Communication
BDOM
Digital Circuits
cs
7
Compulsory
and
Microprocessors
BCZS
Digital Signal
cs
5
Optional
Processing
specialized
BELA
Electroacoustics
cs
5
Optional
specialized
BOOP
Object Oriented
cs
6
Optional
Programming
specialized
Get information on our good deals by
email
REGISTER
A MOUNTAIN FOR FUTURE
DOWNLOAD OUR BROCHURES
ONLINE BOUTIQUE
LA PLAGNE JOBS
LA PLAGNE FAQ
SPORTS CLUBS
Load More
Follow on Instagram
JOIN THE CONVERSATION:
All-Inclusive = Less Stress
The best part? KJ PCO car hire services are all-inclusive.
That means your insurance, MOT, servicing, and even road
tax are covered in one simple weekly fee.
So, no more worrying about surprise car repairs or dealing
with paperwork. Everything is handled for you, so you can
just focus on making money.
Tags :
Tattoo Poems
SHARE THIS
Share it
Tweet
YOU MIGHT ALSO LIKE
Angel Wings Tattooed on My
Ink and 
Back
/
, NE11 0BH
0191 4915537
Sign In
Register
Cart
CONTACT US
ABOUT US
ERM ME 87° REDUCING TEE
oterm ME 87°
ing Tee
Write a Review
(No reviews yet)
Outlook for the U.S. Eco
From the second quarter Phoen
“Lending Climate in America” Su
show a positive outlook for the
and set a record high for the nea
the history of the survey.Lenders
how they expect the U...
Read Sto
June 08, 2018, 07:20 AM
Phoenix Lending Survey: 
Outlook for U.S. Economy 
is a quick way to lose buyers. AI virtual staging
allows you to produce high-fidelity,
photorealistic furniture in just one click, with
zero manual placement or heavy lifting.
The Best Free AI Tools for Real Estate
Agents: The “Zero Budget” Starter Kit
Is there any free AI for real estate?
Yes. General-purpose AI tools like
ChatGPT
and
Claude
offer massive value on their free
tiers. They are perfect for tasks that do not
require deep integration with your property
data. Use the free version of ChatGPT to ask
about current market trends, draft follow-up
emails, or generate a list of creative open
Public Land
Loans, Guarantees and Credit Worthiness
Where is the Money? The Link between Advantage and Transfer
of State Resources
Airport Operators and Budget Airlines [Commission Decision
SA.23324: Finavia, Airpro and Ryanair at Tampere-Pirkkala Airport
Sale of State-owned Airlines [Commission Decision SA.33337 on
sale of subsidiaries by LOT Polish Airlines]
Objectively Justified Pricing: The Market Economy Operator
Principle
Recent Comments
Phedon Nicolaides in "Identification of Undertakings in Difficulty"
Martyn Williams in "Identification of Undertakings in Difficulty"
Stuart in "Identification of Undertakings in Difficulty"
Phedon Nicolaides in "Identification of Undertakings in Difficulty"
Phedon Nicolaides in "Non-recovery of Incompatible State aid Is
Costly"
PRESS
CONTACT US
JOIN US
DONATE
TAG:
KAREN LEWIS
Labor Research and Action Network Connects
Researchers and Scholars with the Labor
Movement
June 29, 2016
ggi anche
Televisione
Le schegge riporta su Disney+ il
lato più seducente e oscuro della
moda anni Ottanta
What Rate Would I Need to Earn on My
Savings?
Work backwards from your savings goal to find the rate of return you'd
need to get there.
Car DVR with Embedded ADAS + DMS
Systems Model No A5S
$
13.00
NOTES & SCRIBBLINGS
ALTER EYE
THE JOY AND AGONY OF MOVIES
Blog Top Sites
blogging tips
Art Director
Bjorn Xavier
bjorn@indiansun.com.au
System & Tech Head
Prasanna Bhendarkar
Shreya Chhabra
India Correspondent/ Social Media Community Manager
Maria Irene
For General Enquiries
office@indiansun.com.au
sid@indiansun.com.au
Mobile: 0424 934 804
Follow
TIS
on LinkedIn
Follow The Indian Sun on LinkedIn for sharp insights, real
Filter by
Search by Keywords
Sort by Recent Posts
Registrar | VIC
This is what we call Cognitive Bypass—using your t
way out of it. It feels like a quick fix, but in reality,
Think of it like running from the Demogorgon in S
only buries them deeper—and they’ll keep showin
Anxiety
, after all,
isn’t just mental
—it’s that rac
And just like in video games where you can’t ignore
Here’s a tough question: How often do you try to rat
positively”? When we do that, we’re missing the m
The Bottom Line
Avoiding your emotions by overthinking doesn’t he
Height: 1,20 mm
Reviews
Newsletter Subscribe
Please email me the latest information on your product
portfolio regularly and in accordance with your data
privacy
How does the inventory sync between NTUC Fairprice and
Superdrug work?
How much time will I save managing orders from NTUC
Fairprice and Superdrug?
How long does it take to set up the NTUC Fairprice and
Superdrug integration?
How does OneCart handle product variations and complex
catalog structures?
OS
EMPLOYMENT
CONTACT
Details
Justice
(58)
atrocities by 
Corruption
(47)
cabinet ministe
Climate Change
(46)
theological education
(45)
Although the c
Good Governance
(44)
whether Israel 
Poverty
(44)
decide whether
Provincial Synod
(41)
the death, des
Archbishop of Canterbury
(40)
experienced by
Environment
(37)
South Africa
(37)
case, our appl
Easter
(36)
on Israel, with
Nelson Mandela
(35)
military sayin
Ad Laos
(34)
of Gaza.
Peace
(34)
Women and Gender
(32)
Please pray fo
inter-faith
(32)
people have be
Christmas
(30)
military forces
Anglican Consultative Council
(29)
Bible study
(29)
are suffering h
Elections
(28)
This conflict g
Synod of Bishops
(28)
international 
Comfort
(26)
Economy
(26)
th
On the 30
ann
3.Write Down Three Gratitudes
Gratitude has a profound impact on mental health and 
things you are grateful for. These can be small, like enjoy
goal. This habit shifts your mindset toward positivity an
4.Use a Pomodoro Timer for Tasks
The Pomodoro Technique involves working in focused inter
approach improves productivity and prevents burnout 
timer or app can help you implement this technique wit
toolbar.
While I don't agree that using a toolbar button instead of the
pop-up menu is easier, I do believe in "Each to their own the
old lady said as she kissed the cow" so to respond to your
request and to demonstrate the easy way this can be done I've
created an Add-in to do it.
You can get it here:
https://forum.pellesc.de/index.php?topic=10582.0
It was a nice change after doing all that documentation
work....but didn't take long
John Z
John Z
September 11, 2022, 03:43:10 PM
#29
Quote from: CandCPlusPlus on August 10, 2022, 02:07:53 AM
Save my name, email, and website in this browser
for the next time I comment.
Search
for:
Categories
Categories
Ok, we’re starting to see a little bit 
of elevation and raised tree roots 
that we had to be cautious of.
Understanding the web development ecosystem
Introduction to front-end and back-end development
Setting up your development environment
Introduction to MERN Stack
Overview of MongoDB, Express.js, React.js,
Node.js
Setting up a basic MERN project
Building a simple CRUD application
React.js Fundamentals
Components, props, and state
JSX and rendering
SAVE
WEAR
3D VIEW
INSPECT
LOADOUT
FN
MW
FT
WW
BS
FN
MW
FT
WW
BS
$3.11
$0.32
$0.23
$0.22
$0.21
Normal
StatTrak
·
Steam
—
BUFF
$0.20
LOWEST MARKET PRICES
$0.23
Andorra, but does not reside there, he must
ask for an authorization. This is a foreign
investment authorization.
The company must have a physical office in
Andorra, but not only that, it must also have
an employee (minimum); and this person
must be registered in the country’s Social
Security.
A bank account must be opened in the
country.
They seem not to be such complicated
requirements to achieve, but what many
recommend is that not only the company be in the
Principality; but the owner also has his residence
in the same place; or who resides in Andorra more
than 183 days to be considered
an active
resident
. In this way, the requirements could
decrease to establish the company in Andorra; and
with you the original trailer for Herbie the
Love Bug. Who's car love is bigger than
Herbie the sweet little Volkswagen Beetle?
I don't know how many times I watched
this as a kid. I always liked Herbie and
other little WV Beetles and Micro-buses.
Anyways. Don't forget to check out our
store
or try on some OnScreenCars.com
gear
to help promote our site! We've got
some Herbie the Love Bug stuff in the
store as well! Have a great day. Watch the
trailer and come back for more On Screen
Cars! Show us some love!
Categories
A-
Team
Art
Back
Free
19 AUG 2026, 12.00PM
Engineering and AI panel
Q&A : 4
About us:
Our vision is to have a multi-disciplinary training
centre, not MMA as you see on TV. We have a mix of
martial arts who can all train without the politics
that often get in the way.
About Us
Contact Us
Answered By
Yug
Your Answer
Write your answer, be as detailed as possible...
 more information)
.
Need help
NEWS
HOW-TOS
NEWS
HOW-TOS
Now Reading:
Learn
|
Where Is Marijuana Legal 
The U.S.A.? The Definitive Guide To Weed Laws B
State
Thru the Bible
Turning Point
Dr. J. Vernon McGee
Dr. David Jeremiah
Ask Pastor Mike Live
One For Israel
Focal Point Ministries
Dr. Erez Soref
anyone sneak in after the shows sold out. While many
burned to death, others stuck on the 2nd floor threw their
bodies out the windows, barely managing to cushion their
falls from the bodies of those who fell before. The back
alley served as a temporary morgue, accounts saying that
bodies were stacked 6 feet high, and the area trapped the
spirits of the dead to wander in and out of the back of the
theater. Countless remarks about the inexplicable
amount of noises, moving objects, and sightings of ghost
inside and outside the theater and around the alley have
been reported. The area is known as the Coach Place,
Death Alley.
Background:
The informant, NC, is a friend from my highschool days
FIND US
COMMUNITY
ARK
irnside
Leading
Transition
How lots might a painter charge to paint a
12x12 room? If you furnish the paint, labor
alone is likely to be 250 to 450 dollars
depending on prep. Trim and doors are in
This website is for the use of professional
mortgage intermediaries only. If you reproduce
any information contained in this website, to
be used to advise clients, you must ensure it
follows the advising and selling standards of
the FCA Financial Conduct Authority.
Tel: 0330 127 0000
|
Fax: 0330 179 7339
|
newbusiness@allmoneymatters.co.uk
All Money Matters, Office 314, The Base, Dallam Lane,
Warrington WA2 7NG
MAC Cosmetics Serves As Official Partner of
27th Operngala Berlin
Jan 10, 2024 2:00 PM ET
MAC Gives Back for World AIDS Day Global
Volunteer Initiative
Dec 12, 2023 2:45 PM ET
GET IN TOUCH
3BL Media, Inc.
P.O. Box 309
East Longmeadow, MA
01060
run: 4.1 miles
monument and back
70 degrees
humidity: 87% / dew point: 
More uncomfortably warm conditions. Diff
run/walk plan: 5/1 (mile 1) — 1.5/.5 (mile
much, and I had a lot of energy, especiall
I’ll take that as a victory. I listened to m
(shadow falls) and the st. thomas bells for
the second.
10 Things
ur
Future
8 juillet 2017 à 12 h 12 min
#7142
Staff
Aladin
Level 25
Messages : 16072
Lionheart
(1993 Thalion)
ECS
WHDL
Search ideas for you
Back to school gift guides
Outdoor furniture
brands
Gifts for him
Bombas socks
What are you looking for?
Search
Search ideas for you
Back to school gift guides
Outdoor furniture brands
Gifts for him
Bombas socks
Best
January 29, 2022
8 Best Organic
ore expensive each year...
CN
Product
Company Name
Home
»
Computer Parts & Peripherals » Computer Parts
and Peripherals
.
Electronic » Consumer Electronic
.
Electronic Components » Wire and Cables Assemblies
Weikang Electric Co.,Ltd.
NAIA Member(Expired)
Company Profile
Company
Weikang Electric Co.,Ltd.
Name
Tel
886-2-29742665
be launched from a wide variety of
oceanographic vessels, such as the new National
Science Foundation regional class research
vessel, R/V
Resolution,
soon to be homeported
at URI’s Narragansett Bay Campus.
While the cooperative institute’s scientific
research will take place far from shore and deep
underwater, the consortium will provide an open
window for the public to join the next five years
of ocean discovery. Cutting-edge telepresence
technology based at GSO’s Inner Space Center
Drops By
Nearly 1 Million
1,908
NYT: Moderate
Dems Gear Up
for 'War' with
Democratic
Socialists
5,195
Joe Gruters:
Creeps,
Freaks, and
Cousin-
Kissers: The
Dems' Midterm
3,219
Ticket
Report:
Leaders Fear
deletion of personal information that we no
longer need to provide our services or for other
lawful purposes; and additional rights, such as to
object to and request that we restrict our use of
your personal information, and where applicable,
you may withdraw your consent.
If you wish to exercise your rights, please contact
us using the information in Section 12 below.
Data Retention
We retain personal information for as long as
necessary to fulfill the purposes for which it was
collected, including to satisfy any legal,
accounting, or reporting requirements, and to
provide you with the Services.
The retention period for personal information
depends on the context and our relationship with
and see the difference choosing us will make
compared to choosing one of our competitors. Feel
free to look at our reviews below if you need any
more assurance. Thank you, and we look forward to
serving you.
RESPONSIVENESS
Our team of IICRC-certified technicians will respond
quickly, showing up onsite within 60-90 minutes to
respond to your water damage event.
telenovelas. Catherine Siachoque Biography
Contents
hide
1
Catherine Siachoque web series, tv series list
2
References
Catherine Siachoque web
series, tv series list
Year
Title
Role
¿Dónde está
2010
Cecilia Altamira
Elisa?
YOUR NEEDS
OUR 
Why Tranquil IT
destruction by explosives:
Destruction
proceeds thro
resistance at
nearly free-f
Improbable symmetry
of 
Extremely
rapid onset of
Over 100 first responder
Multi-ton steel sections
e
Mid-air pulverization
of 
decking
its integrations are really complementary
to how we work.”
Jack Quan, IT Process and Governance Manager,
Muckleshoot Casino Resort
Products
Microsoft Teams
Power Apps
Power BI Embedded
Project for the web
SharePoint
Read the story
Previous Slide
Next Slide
######
■ Requirement: Starting with the first line of the data above, copy each line exactly until you reach the line with "Tattoo Poems"; include that line as well.

■ Finished exercise:
Communication
BDOM
Digital Circuits
cs
7
Compulsory
and
Microprocessors
BCZS
Digital Signal
cs
5
Optional
Processing
specialized
BELA
Electroacoustics
cs
5
Optional
specialized
BOOP
Object Oriented
cs
6
Optional
Programming
specialized
Get information on our good deals by
email
REGISTER
A MOUNTAIN FOR FUTURE
DOWNLOAD OUR BROCHURES
ONLINE BOUTIQUE
LA PLAGNE JOBS
LA PLAGNE FAQ
SPORTS CLUBS
Load More
Follow on Instagram
JOIN THE CONVERSATION:
All-Inclusive = Less Stress
The best part? KJ PCO car hire services are all-inclusive.
That means your insurance, MOT, servicing, and even road
tax are covered in one simple weekly fee.
So, no more worrying about surprise car repairs or dealing
with paperwork. Everything is handled for you, so you can
just focus on making money.
Tags :
Tattoo Poems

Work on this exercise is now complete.